(RECORDS begins)

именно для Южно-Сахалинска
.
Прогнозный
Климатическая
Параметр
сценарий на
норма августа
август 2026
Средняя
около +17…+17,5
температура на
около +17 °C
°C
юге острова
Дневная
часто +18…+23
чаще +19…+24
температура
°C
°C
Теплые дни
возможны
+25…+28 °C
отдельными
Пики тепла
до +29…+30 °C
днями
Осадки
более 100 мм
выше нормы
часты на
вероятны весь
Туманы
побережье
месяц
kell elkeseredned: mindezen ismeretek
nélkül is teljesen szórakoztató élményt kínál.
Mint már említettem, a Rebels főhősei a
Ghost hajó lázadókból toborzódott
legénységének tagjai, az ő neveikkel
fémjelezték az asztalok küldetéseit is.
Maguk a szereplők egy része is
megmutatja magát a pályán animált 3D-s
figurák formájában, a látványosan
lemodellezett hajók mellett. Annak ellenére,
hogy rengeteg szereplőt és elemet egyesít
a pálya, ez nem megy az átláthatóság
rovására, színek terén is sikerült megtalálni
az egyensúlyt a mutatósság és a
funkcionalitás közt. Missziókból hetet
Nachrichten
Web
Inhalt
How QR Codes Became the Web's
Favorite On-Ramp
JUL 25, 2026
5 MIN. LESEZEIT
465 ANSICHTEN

(RECORDS ends)
(RECORDS begins)

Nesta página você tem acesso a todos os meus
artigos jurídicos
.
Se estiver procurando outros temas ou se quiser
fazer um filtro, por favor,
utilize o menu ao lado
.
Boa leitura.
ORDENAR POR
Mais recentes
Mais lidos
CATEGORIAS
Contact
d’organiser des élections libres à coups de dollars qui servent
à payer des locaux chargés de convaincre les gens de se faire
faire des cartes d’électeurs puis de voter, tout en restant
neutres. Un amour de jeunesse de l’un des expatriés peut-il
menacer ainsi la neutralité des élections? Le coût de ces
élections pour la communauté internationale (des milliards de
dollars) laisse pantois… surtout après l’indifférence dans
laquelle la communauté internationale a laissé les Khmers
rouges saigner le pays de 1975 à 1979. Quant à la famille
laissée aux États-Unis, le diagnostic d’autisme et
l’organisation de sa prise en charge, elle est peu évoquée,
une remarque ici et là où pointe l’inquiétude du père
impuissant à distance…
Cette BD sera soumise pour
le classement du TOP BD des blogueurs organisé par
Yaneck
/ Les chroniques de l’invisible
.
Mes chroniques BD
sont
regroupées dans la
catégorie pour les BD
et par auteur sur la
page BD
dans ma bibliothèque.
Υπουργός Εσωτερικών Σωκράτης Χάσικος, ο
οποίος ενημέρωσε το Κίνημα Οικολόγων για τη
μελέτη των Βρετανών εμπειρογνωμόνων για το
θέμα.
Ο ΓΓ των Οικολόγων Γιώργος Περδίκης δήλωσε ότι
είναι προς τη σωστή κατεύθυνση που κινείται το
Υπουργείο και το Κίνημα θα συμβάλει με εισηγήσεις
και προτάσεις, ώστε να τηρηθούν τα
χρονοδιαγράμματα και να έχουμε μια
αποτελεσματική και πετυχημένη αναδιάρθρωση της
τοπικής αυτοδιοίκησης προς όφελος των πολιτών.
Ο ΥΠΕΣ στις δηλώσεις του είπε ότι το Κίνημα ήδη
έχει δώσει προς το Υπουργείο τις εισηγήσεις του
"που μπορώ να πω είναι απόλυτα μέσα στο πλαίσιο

(RECORDS ends)
(RECORDS begins)

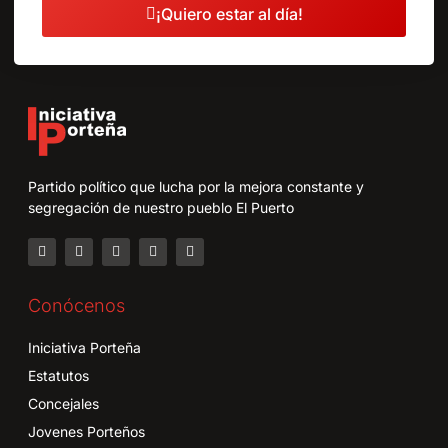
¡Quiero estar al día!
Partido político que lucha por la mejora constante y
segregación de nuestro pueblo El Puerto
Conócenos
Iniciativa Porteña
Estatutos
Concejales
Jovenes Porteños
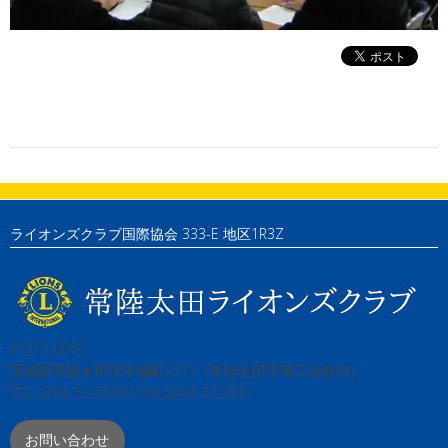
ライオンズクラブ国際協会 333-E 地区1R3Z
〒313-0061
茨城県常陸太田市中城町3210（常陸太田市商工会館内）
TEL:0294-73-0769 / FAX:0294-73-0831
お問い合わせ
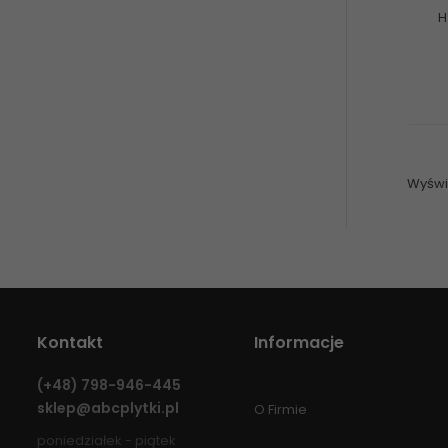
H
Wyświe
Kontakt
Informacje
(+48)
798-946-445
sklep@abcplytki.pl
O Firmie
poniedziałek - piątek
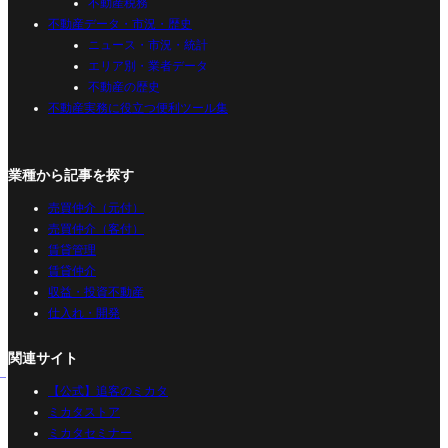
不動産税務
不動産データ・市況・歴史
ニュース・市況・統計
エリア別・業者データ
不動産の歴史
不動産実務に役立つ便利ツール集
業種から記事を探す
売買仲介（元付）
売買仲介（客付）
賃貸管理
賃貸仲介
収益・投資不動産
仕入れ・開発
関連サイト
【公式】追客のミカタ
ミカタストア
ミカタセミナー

(RECORDS ends)

**EXERCISE PROMPT**
Reproduce the entries above exactly, but only the lines between the line holding "Cette BD sera soumise pour" and the line holding "μέσα στο πλαίσιο", inclusive.

**OUTPUT FOR THIS EXERCISE**
Cette BD sera soumise pour
le classement du TOP BD des blogueurs organisé par
Yaneck
/ Les chroniques de l’invisible
.
Mes chroniques BD
sont
regroupées dans la
catégorie pour les BD
et par auteur sur la
page BD
dans ma bibliothèque.
Υπουργός Εσωτερικών Σωκράτης Χάσικος, ο
οποίος ενημέρωσε το Κίνημα Οικολόγων για τη
μελέτη των Βρετανών εμπειρογνωμόνων για το
θέμα.
Ο ΓΓ των Οικολόγων Γιώργος Περδίκης δήλωσε ότι
είναι προς τη σωστή κατεύθυνση που κινείται το
Υπουργείο και το Κίνημα θα συμβάλει με εισηγήσεις
και προτάσεις, ώστε να τηρηθούν τα
χρονοδιαγράμματα και να έχουμε μια
αποτελεσματική και πετυχημένη αναδιάρθρωση της
τοπικής αυτοδιοίκησης προς όφελος των πολιτών.
Ο ΥΠΕΣ στις δηλώσεις του είπε ότι το Κίνημα ήδη
έχει δώσει προς το Υπουργείο τις εισηγήσεις του
"που μπορώ να πω είναι απόλυτα μέσα στο πλαίσιο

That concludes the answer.